* PROBLEM
Check each line of the material below for "Indirect". Report how many have it, with no other words.

────────────────

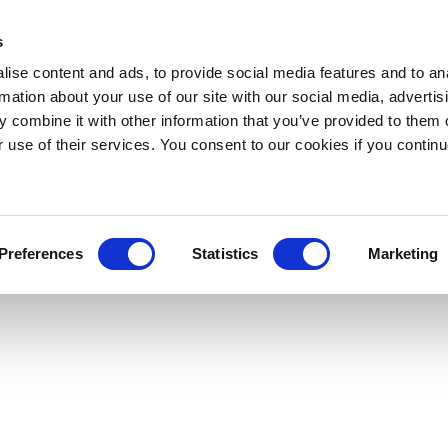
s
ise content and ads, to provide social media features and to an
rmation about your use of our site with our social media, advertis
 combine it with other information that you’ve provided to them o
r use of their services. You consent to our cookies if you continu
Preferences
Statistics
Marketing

────────────────

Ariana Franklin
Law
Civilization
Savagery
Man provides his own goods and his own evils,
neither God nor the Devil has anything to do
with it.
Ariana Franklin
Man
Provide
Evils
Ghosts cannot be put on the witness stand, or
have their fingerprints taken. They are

────────────────

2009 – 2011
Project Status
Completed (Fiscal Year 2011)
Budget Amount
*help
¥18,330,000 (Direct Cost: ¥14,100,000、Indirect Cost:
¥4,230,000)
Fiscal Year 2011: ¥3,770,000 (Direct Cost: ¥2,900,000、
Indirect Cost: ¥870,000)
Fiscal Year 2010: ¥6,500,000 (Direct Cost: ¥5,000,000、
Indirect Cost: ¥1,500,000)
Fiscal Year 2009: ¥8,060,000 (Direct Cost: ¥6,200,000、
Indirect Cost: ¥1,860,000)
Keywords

────────────────

* OUTPUT BELOW
4